There are some shared characteristics between the Old Calendarists of the East and resisting-preservationists in this country , including the deeply-rooted, felt-need to resist any and all changes that might be perceived as bowing to some opposing force, or group, even when that change is an overall good change or one that really has little affect on the truly important things of life. More than this, however, there is an unadulterated, hyper-conservative mentality that militates against change simply because it is change. This is the mentality that fueled “white flight” in the 60s, 70s, and 80s.

There are other shared characteristics, though, of which the following few come to mind:

The need to preserve a pure history.

History can often be confusing, especially when one is seeking truth, that is, trying to discover “what really happened,” or the “way it really was.” Now, I’m not so cynical as to think it’s not possible to arrive at some good, solid conclusions where history is concerned, but I do know that it’s oftentimes … well, messy. You know, it’s not the elementary schoolbook version, but resisting-preservationists need their history to be clean, smooth, easy to grasp and understand. Why? Because it underpins everything else they believe and, thus, how they live out their lives. For example, though the Judeo-Christian faith was an important theological-philosophical influence in the founding of this country, the Founding Fathers were, nevertheless, a mixed bag when it came to religion. Many were deists and many more were, to put it bluntly, little more than nominal Christians. The Declaration of Independence was, at best, a deistic document, and the Constitution not at all religious in any sense of the word. Period. This is not to say the newly birthed United States was irreligious, only that the pristine pure narrative of this country being founded as a Christian nation is, at the very least, complex. In other words, there’s more to say on the subject, and when one delves into the founding documents, writings, recorded speeches and whatnot of that era, one soon discovers the difficulty in simply, almost glibly saying, “We were founded as a Christian nation.” And this is only one example, but it leads to another point…

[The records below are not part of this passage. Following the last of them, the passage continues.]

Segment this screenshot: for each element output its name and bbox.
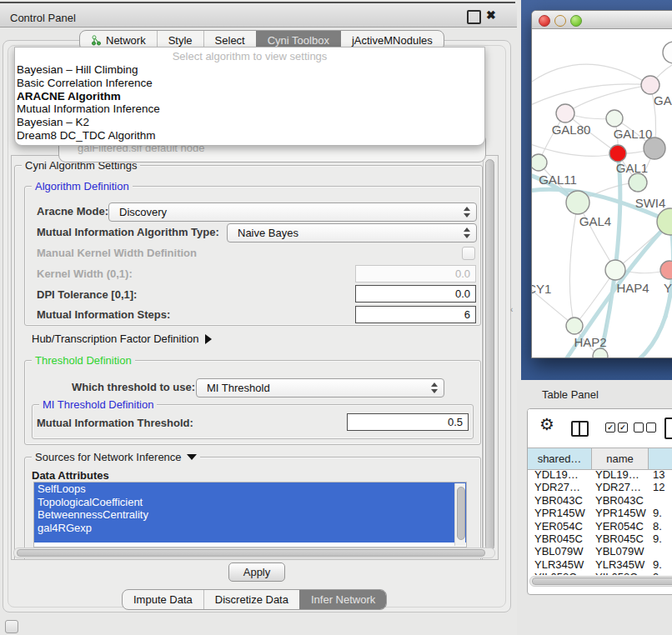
mi-type-combo[interactable]: Naive Bayes — [227, 223, 477, 242]
attribute-item-betweennesscentrality[interactable]: BetweennessCentrality — [34, 508, 466, 522]
tab-infer-network[interactable]: Infer Network — [299, 590, 386, 609]
table-row[interactable]: YDL19…YDL19…13 — [528, 468, 672, 481]
table-cell — [649, 494, 672, 507]
table-cell: YDR27… — [528, 481, 592, 493]
node-label-swi4: SWI4 — [635, 196, 666, 210]
tab-discretize-data[interactable]: Discretize Data — [203, 590, 299, 609]
network-node-gal4[interactable] — [566, 191, 589, 214]
data-attributes-list[interactable]: SelfLoopsTopologicalCoefficientBetweenne… — [33, 482, 467, 548]
tab-label: Network — [106, 34, 146, 47]
network-node-y[interactable] — [660, 261, 672, 279]
network-node-gal11[interactable] — [532, 154, 547, 171]
network-node[interactable] — [609, 145, 626, 162]
settings-vertical-scrollbar[interactable] — [483, 156, 495, 558]
apply-button[interactable]: Apply — [228, 562, 285, 582]
network-node-gal1[interactable] — [629, 173, 647, 192]
window-close-icon[interactable] — [539, 15, 550, 27]
table-cell: YLR345W — [528, 558, 592, 571]
manual-kernel-checkbox[interactable] — [462, 247, 475, 260]
attribute-item-topologicalcoefficient[interactable]: TopologicalCoefficient — [34, 496, 466, 509]
table-row[interactable]: YDR27…YDR27…12 — [528, 481, 672, 493]
table-cell: 13 — [649, 468, 672, 481]
algorithm-option-bayesian-k2[interactable]: Bayesian – K2 — [15, 116, 484, 129]
table-row[interactable]: YER054CYER054C8. — [528, 520, 672, 532]
attribute-item-selfloops[interactable]: SelfLoops — [34, 482, 466, 496]
mi-steps-label: Mutual Information Steps: — [37, 308, 170, 321]
column-header-name[interactable]: name — [592, 448, 649, 469]
mi-steps-field[interactable]: 6 — [355, 306, 476, 323]
algorithm-definition-title: Algorithm Definition — [32, 180, 133, 192]
dpi-tolerance-field[interactable]: 0.0 — [355, 285, 476, 302]
app-root: Control Panel ✖ NetworkStyleSelectCyni T… — [0, 0, 672, 635]
mi-threshold-label: Mutual Information Threshold: — [37, 417, 193, 429]
algorithm-option-dream8-dc-tdc-algorithm[interactable]: Dream8 DC_TDC Algorithm — [15, 129, 484, 142]
network-node[interactable] — [644, 138, 665, 159]
window-zoom-icon[interactable] — [570, 15, 582, 27]
tab-label: Style — [168, 34, 193, 47]
table-cell: YIL052C — [592, 571, 649, 575]
network-icon — [91, 35, 102, 46]
split-columns-icon[interactable] — [571, 421, 589, 437]
select-all-checkbox-icon[interactable]: ✓ — [618, 422, 628, 432]
deselect-checkbox-icon[interactable] — [634, 422, 644, 432]
node-label-gal4: GAL4 — [579, 214, 611, 228]
hub-definition-expander[interactable]: Hub/Transcription Factor Definition — [32, 332, 212, 345]
network-node-gal80[interactable] — [556, 104, 574, 122]
network-node[interactable] — [593, 348, 608, 358]
network-node-gal[interactable] — [641, 76, 659, 94]
table-row[interactable]: YBL079WYBL079W — [528, 545, 672, 558]
network-node-hap4[interactable] — [605, 260, 625, 280]
network-canvas[interactable]: GALGAL80GAL10GAL1GAL11GAL4SWI4GCY1HAP4YH… — [532, 29, 672, 358]
close-icon[interactable]: ✖ — [486, 8, 496, 22]
table-cell — [649, 545, 672, 558]
table-row[interactable]: YBR043CYBR043C — [528, 494, 672, 507]
float-window-icon[interactable] — [467, 10, 481, 24]
network-node[interactable] — [663, 42, 672, 63]
column-header-shared-[interactable]: shared… — [528, 448, 592, 469]
threshold-definition-group: Threshold Definition Which threshold to … — [24, 360, 481, 445]
select-all-checkbox-icon[interactable]: ✓ — [605, 422, 615, 432]
which-threshold-combo[interactable]: MI Threshold — [196, 378, 444, 398]
window-minimize-icon[interactable] — [554, 15, 566, 27]
aracne-mode-combo[interactable]: Discovery — [108, 202, 477, 222]
mi-type-value: Naive Bayes — [238, 227, 298, 239]
algorithm-dropdown-placeholder: Select algorithm to view settings — [15, 48, 484, 63]
table-cell: YDL19… — [592, 468, 649, 481]
docked-panel-icon[interactable] — [5, 620, 18, 633]
algorithm-option-bayesian-hill-climbing[interactable]: Bayesian – Hill Climbing — [15, 63, 484, 77]
mi-threshold-field[interactable]: 0.5 — [347, 413, 469, 431]
table-cell: YLR345W — [592, 558, 649, 571]
algorithm-option-aracne-algorithm[interactable]: ARACNE Algorithm — [15, 90, 484, 103]
panel-divider-arrow-icon[interactable]: ‹ — [510, 305, 513, 314]
tab-label: Select — [215, 34, 245, 47]
table-row[interactable]: YBR045CYBR045C9. — [528, 532, 672, 545]
algorithm-option-basic-correlation-inference[interactable]: Basic Correlation Inference — [15, 77, 484, 90]
network-window-titlebar[interactable] — [532, 11, 672, 29]
tab-impute-data[interactable]: Impute Data — [123, 590, 203, 609]
data-attributes-label: Data Attributes — [32, 469, 109, 482]
table-cell: YIL052C — [528, 571, 592, 575]
table-cell: YBR043C — [592, 494, 649, 507]
attribute-item-gal4rgexp[interactable]: gal4RGexp — [34, 522, 466, 535]
table-row[interactable]: YPR145WYPR145W9. — [528, 507, 672, 519]
settings-horizontal-scrollbar[interactable] — [13, 548, 495, 558]
network-window: GALGAL80GAL10GAL1GAL11GAL4SWI4GCY1HAP4YH… — [531, 10, 672, 358]
gear-icon[interactable]: ⚙ — [539, 414, 554, 434]
deselect-checkbox-icon[interactable] — [646, 422, 656, 432]
node-label-gal80: GAL80 — [552, 122, 591, 137]
table-row[interactable]: YIL052CYIL052C9. — [528, 571, 672, 575]
network-node-hap2[interactable] — [566, 318, 583, 334]
node-label-hap2: HAP2 — [574, 335, 606, 349]
list-scrollbar[interactable] — [454, 483, 465, 546]
table-header-row: shared…nameA — [528, 448, 672, 470]
table-cell: 9. — [649, 571, 672, 575]
kernel-width-field[interactable]: 0.0 — [355, 265, 476, 282]
column-header-a[interactable]: A — [649, 448, 672, 469]
network-node-gal10[interactable] — [606, 110, 623, 127]
partial-list-item — [34, 534, 466, 542]
algorithm-option-mutual-information-inference[interactable]: Mutual Information Inference — [15, 102, 484, 116]
table-doc-icon[interactable] — [664, 418, 672, 439]
aracne-mode-label: Aracne Mode: — [37, 205, 108, 218]
table-horizontal-scrollbar[interactable] — [529, 576, 672, 587]
table-row[interactable]: YLR345WYLR345W9. — [528, 558, 672, 571]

The good ole days were the best days.

Not only is history supposed to be pure and simple, it also needs to be good, truly good, for the resisting-preservationist. This is the anchor-hold for Old Calendarists, both East and West (including this country, of course.) After all, if the good ole days were really not so good, then why try to preserve them or bring them back? Now, don’t get me wrong. I certainly believe there is much ~ very much, in fact ~ to be deeply appreciated, and even in some cases revered, from the past. I abhor chronological arrogance; besides, as I said above, I’m an Eastern Orthodox Christian myself, so how in the world could I possibly despise the past??? That would be to despise my own salvation, as it were, and most especially my Lord Jesus, whom I love with a deep and abiding love and to whom I gladly cling in hope and joy. No, I’m not a despiser of the past, but neither am I a blind glorifier of some carefully selected past that I can use explicitly to justify my beliefs, perspectives and chosen lifestyle. For example, I’m proud to be an American, yet I feel no need whatsoever to “tidy up” the history of my great country. The resisting-preservationist, however, views the whole of his/her communal, or national, history as really and truly being the “good ole days,” when all things were as they should be and, consequently, s/he feels deeply compelled to return to those glory days … and even fight for that return.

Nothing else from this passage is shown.